Standard errors: Robust, type = HC3

	Est.	S.E.	t val.	p
(Intercept)	1.8663	0.2577	7.2425	0.0000
sworn	0.0041	0.0010	3.9826	0.0002

ANSWER: the coefficient decreases significantly, from .10 to .0041. This means that for every additional sworn office, murder increases by only .0041.

1.6

Estimate and plot the same regresssion as in 1.1 usingthe 1992 data, only this time also both the natural log of murder and the natural log of sworn. Interpret the coefficient on sworn.

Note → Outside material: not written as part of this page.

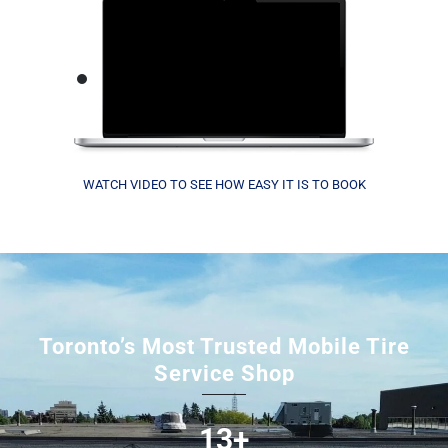
WATCH VIDEO TO SEE HOW EASY IT IS TO BOOK
Toronto’s Most Trusted Mobile Tire
Service Shop
13+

#output copied below: MODEL INFO: Observations: 57 (2 missing obs. deleted) Dependent Variable: ln_murder Type: OLS linear regression

MODEL FIT: F(1,55) = 39.3092, p = 0.0000 R² = 0.4168 Adj. R² = 0.4062

Standard errors: Robust, type = HC3

	Est.	S.E.	t val.	p
(Intercept)	-3.7422	1.1484	-3.2585	0.0019
ln_sworn	1.2153	0.2073	5.8622	0.0000

ANSWER:Now the coefficient demonstrates that with each additional sworn officer, there is a 1.21 increase in murder.

Problem 2

Please redo the in-class activity on interaction models on your own, including recreating your own data from the simulation.You do not need to turn this in.